Wind energy technology has drawn increased interest from investors in the last year or two.
“I think the wind business has a lot of very large companies in them, like GE and others,” said Hullah. “It’s not necessarily a venture-capital model as much as a project-financing model.”
States like California are promoting clean tech through tax credits and working through pension funds to encourage investment in the sector, NVCA’s Heesen noted.
“The stars are aligning in the clean-tech arena, and venture capitalists will continue to invest in the sector,” he said. “This is extremely long-term oriented.”
The trend is building steam outside the U.S. as well.
In Canada, the Ontario provincial government has launched the Next Generation of Jobs Fund, for instance, which is providing funding for “market-ready technologies” that can jump relatively easily from blueprints to the factory floor or computer screen.
The provincial government has set aside CA$1.15 billion to fund such projects.
The fund is available to companies in technology subsectors that develop products designed to reduce pollution, save energy, make transportation more efficient or help the environment in other ways, while creating jobs in Ontario. Recipients have to agree to operate in the province.
Ontario Effort Progressing
The fund focuses on digital media, communications and IT; green technology manufacturing; and clean tech, fuels, industries, as well as environmental technologies.
“It’s government support program for innovative investment,” Fernando Traficante, the Toronto-based director of the Next Generation Jobs Fund, told the E-Commerce Times. “It’s not for startups; it’s for companies that already are green. It’s for companies that have proven out their technology and want to take their technology to a commercial scale.”
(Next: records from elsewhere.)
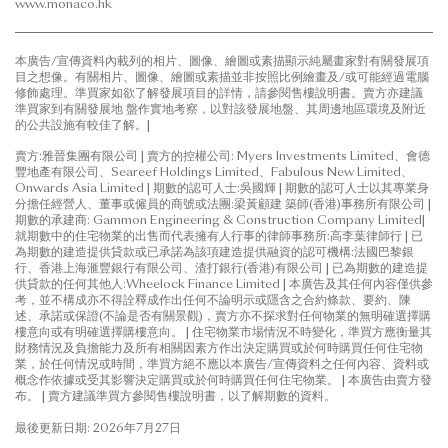
www.monaco.hk
本廣告/宣傳資料內載列的相片、圖像、繪圖或素描顯示純屬畫家對有關發展項
目之想像。有關相片、圖像、繪圖或素描並非按照比例繪畫及/或可能經過電腦
修飾處理。準買家如欲了解發展項目的詳情，請參閱售樓說明書。賣方亦建議
準買家到有關發展地 盤作實地考察，以對該發展地盤、其周邊地區環境及附近
的公共設施有較佳了解。|
賣方:雅晉集團有限公司 | 賣方的控權公司: Myers Investments Limited、會德
豐地產有限公司、Seareef Holdings Limited、Fabulous New Limited、
Onwards Asia Limited | 期數的認可人士:吳國輝 | 期數的認可人士以其專業身
分擔任經營人、董事或僱員的商號或法團:梁黃顧建 築師(香港)事務所有限公司 |
期數的承建商: Gammon Engineering & Construction Company Limited|
就期數中的住宅物業的出售而代表擁有人行事的律師事務所:高李葉律師行 | 已
為期數的建造提供貸款或已承諾為該項建造提供融資的認可機構:法國巴黎銀
行、香港上海滙豐銀行有限公司、渣打銀行(香港)有限公司 | 已為期數的建造提
供貸款的任何其他人:Wheelock Finance Limited | 本廣告及其任何內容僅供參
考，並不構成亦不得詮釋成作出任何不論明示或隱含之合約條款、要約、陳
述、承諾或保證(不論是否有關景觀)，賣方亦不探求對任何物業的無明確選擇購
樓意向或有明確選擇購樓意向。 | 住宅物業市場情況不時變化，準買方應衡量其
財務情況及負擔能力及所有相關因素方作出決定購買或於何時購買任何住宅物
業，於任何情況或時間，準買方絕不應以本廣告/宣傳資料之任何內容、資料或
概念作依據或受其影響決定購買或於何時購買任何住宅物業。 | 本廣告由賣方發
布。 | 賣方建議準買方參閱售樓說明書，以了解期數的資料。
最後更新日期: 2026年7月27日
The fund promises a decision to submitting businesses within 45 days and offers cash payments and tax incentives for those that qualify.
As of mid-October, two projects had qualified for fund support.
“The first is [research and development] with a global pharmaceutical company, and we’re supporting their R&D around cancer vaccines,” Traficante said. “The second is a small company, 6N Silicon. They have developed a new technique to reprocess silicon [to] photo grade for solar cells. Basically, they take low-grade silicon and reprocess it to a higher grade, which is cheaper.”
6N Silicon’s new process satisfies the solar industry’s primary demand for purified silicon, said David Dunnison, the Vaughan, Ontario-based company’s vice president business development.
“The solar industry has grown so quickly that it has outgrown the supply of silicon,” Dunnison told the E-Commerce Times. “The conventional sources of purified silicon have not been able to keep pace with the silicon industry’s rapid growth. We have a dedicated solution for the solar power industry that can meet its growth aspirations and its cost parameters.”
It’s a “double win,” he said, because the process allows the company to use less than one-fifth of the energy that more conventional processes require.
“With reduced input energy requirements, we have a more environmentally friendly and more economical solution for the solar industry,” asserted Dunnison.
The Next Generation fund could work with a range of new technologies, Traficante said, including lighter and more-efficient auto parts, new aerospace techniques, and green production methods.
Investing in clean tech likely will continue to grow globally, Heesen predicted. With the global economy slamming on the brakes, any pockets of growth are more than welcome.